REQUIRED WORK — Restate the listing below word for word; no pictures belong in the copy.

-.-.-

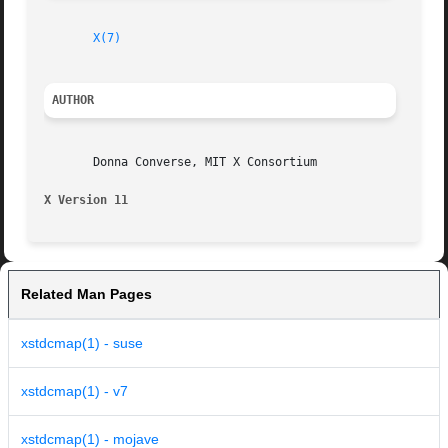
X(7)
AUTHOR
       Donna Converse, MIT X Consortium

X Version 11
Related Man Pages
xstdcmap(1) - suse
xstdcmap(1) - v7
xstdcmap(1) - mojave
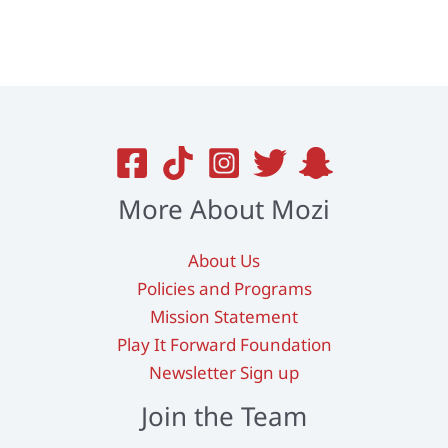
variants.
The
options
may
be
chosen
on
More About Mozi
the
product
About Us
page
Policies and Programs
Mission Statement
Play It Forward Foundation
Newsletter Sign up
Join the Team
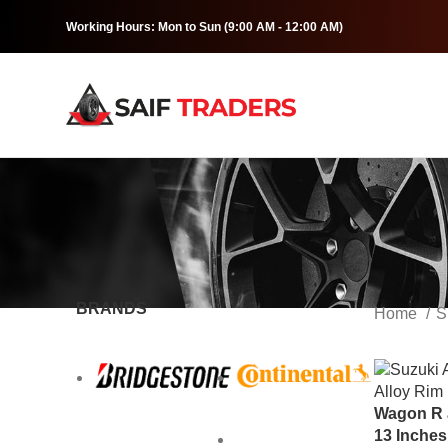
Working Hours: Mon to Sun (9:00 AM - 12:00 AM)
BRANDS
Home
S
Wagon R a
13 Inche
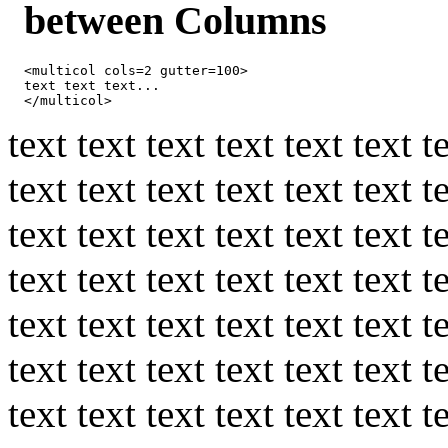
between Columns
<multicol cols=2 gutter=100>

text text text...

</multicol>
text text text text text text t
text text text text text text t
text text text text text text t
text text text text text text t
text text text text text text t
text text text text text text t
text text text text text text t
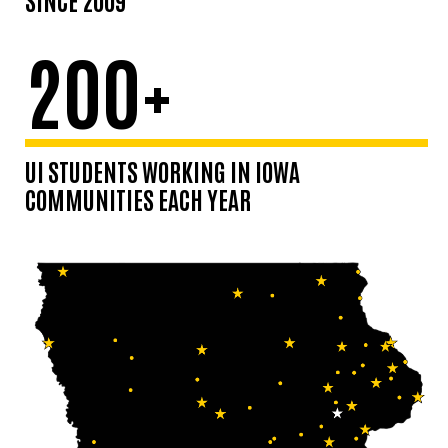
200+
UI STUDENTS WORKING IN IOWA
COMMUNITIES EACH YEAR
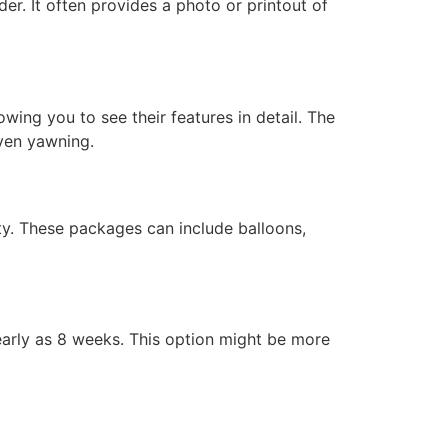
er. It often provides a photo or printout of
wing you to see their features in detail. The
ven yawning.
ty. These packages can include balloons,
early as 8 weeks. This option might be more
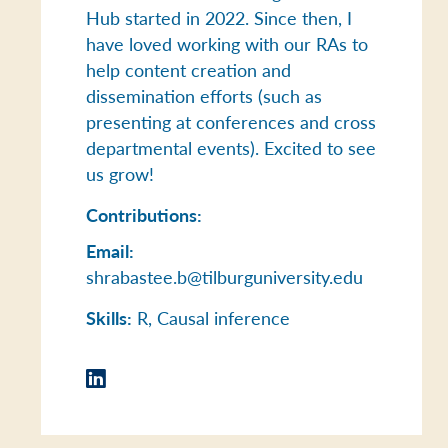
Hub started in 2022. Since then, I
have loved working with our RAs to
help content creation and
dissemination efforts (such as
presenting at conferences and cross
departmental events). Excited to see
us grow!
Contributions:
Email:
shrabastee.b@tilburguniversity.edu
Skills:
R, Causal inference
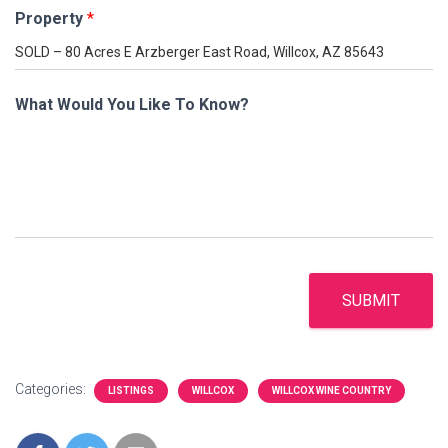
Property
*
What Would You Like To Know?
SUBMIT
Categories:
LISTINGS
WILLCOX
WILLCOX WINE COUNTRY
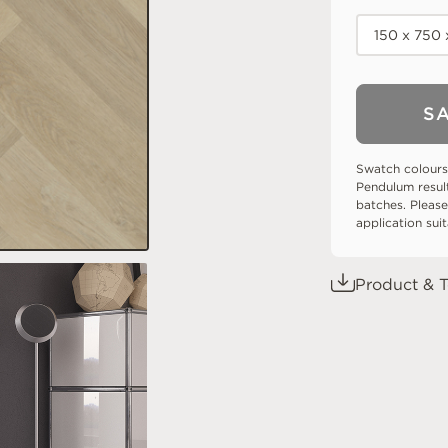
150 x 750
S
Swatch colours
Pendulum resul
batches. Please
application sui
Product & T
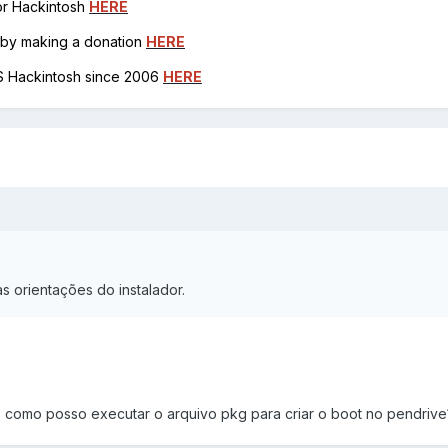
for Hackintosh
HERE
h by making a donation
HERE
OS Hackintosh since 2006
HERE
as orientações do instalador.
 como posso executar o arquivo pkg para criar o boot no pendrive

-.-.-

ANSWER BELOW —
X(7)
AUTHOR
       Donna Converse, MIT X Consortium

X Version 11
Related Man Pages
xstdcmap(1) - suse
xstdcmap(1) - v7
xstdcmap(1) - mojave
variants.
The
options
may
be
chosen
on
More About Mozi
the
product
About Us
page
Policies and Programs
Mission Statement
Play It Forward Foundation
Newsletter Sign up
Join the Team
Working Hours: Mon to Sun (9:00 AM - 12:00 AM)
BRANDS
Home
S
Wagon R a
13 Inche
between Columns
<multicol cols=2 gutter=100>

text text text...

</multicol>
text text text text text text t
text text text text text text t
text text text text text text t
text text text text text text t
text text text text text text t
text text text text text text t
text text text text text text t
200+
UI STUDENTS WORKING IN IOWA
COMMUNITIES EACH YEAR
er. It often provides a photo or printout of
wing you to see their features in detail. The
ven yawning.
ty. These packages can include balloons,
early as 8 weeks. This option might be more
Hub started in 2022. Since then, I
have loved working with our RAs to
help content creation and
dissemination efforts (such as
presenting at conferences and cross
departmental events). Excited to see
us grow!
Contributions:
Email:
shrabastee.b@tilburguniversity.edu
Skills:
R, Causal inference
Property
*
What Would You Like To Know?
SUBMIT
Categories:
LISTINGS
WILLCOX
WILLCOX WINE COUNTRY
150 x 750
S
Swatch colours
Pendulum resul
batches. Please
application sui
Product & T
for Hackintosh
HERE
h by making a donation
HERE
OS Hackintosh since 2006
HERE
as orientações do instalador.
 como posso executar o arquivo pkg para criar o boot no pendrive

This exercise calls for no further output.